The European Union has over the years developed an "Integrated Approach" through our foreign policy and instruments to contribute to the security and the development in this region. This is not done in isolation but in a coordinated way and in close cooperation with all of our partners to achieve the best possible results. This is the European way of addressing world challenges.
The participation of EU NAVFOR Atlanta in the Cutlass Express 19.2 exercise
This is also the reason why the EUNAVFOR together with Eastern and Southern African nations and the Combined Maritime Force (CMF) have successfully participated in the Cutlass Express edition 19.2 sponsored by our colleagues and friends from the U.S. Africa Command (AFRICOM). This clearly demonstrates our solid partnership, our efficient inter-operability and our joint commitment to peace and stability in this part of the world.
I can repeat tonight that the European Union remains strongly committed to the global resolve to maintain freedom of navigation in the Indian Ocean.
Let me here commend the work and dedication of the crew of ITS Marceglia and through them to the whole EU NAVFOR Atalanta Operation.
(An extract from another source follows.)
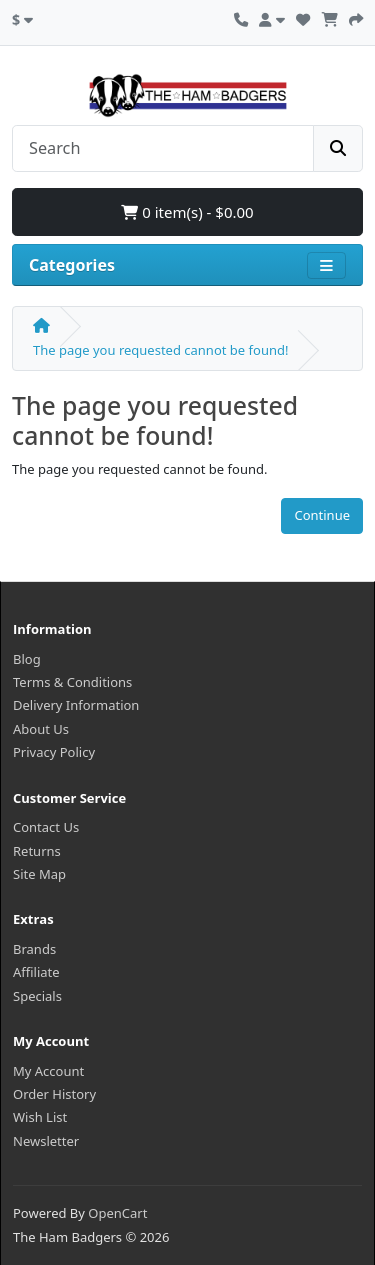 This screenshot has height=1265, width=375. Describe the element at coordinates (187, 212) in the screenshot. I see `0 item(s) - $0.00` at that location.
Since its launch, this mission, in co-operation with other counter-piracy partners, has considerably reduced piracy off the Somali coast.
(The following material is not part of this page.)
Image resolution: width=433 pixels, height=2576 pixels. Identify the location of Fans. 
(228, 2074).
The EUNAVFOR presence and its involvement in supporting Seychelles and other countries in the region, to improve their maritime capability, is yet another testimony to this strong commitment.
The role of Seychelles
I would also like to extend a special thanks and gratitude to the Government of Seychelles for offering hospitality and all the necessary support and services for EU NAVFOR flagships that are frequently refuelling and relaxing here at Port Victoria.
But the support given by Seychelles to this endeavour in the fight against piracy is not stopping there; Mme Minister, let me underline our deep appreciation for the critical role played by the Seychelles judiciary in ensuring the legal finish for the prosecution and trial of convicted pirates.
Serious maritime threats
However today, despite all our joint efforts, we continue facing other serious challenges at sea: illegal fishing; trafficking of weapons, trafficking of drugs and even trafficking of people.
Henceforth, we need to look into further improvements of our interventions and to reinforce the support of the international community on preventive measures to fight piracy and maritime crimes in a more lasting manner.
Supporting a regional approach
Some key prerequisites in terms of information sharing and coordination of actions at sea, have recently been achieved with the signature of two regional maritime agreements by 7 countries in the region.
In addition the two Regional Centres, established in Seychelles and Madagascar through our EU funded program "Mase" for maritime security , took actively part into the Cutlass Express 19.2 exercise and the IORIS network developed under our CRIMARIO programme was used as the primary communication platform.
Allow me tonight to share my deep satisfaction for these achievements, which are surely the result of years of EU and international support, but also of the devotion of all officials and seamen of the respective Navies.
Finally, I would also like to commend the organisation of the recent regional maritime exercise MARPOL, in Madagascar under the aegis of the Indian Ocean Commission (IOC). Its main objective was to improve readiness to tackle yet another threat, maritime pollution. And I can say that it was a successful exercise which saw the participation of the five islands states and of the EUNAVFOR.
The upcoming IOC Ministerial Meeting in early December under the Chairmanship of Seychelles will be a perfect opportunity to reinforce and to further operationalise this regional partnership.
Ladies and Gentlemen,
Maritime security is critical as seaborne trade is the lifeblood of both regional and global trade in an open economy.
Our joint efforts and partnerships will help deterring transnational maritime threats and provide a secured environment, conducive to the good governance in and around the Indian Ocean.
When maritime trade freely sails across the seas, economic development and opportunities for prosperity are possible.
Rest assured that the European Union and its international partners will continue supporting Seychelles and the countries of the region with the clear objective to reinforce the long-term stability of Africa and the peace in the Indian Ocean.
Thank you and enjoy this evening (and I can now lift my glass to our common challenging objectives!).